Task 3: Clustering & Factorization

Load the ratings dataset (ratings.csv). After reading the table, convert it (just to be on the safe side) to a data matrix using the following statement:

rat=as.matrix(rat)

NB: The matrix is the original movielense dataset, so it might be too large to practice on it. If you want, just reduce the number of users and/or movies you can use by selecting some of them, e.g.

rat1= rat[1:200,1:500] #will select 200 users and 500 movies

3.1 Now try to apply NMF. If you apply the nnmf method (as presented in the practicals), does it work?

3.2 Try to apply k-means to the compressed representation (both for users and movies). Try different values of k (like we did in the practicals)? Can you find a good value for clustering?

Task 4: Unsupervised Document analysis

Remember the text dataset we used in Task 2? Let’s work a bit more on that but in an unsupervised manner. Let’s load R4-counts.csv.

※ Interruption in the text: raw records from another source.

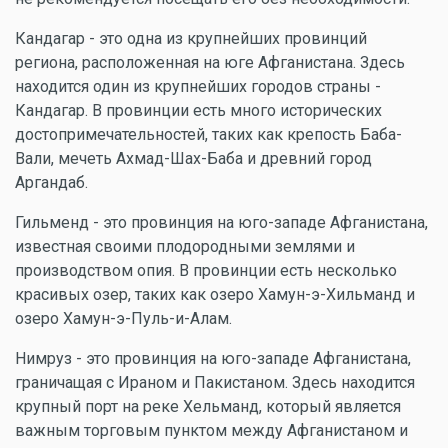
Кандагар - это одна из крупнейших провинций
региона, расположенная на юге Афганистана. Здесь
находится один из крупнейших городов страны -
Кандагар. В провинции есть много исторических
достопримечательностей, таких как крепость Баба-
Вали, мечеть Ахмад-Шах-Баба и древний город
Аргандаб.
Гильменд - это провинция на юго-западе Афганистана,
известная своими плодородными землями и
производством опия. В провинции есть несколько
красивых озер, таких как озеро Хамун-э-Хильманд и
озеро Хамун-э-Пуль-и-Алам.
Нимруз - это провинция на юго-западе Афганистана,
граничащая с Ираном и Пакистаном. Здесь находится
крупный порт на реке Хельманд, который является
важным торговым пунктом между Афганистаном и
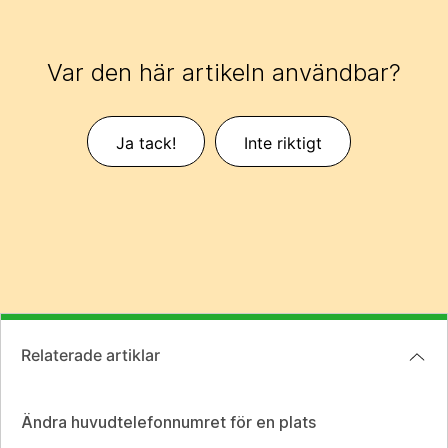
Var den här artikeln användbar?
Ja tack!
Inte riktigt
Relaterade artiklar
Ändra huvudtelefonnumret för en plats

4.1 Try to perform clustering (use k=4) using the counts (original matrix) and then the tf-idf case. Compare the SSE.

4.2 Let’s apply LDA algorithm to the same dataset. Try different number of topics. If number of topics is 4, then how do the topic descriptions fit with the clusters you got in 4.1? In order to compare the clusters/topics, try to get the 10 most important terms for each cluster and similarly for each topic. Do they agree?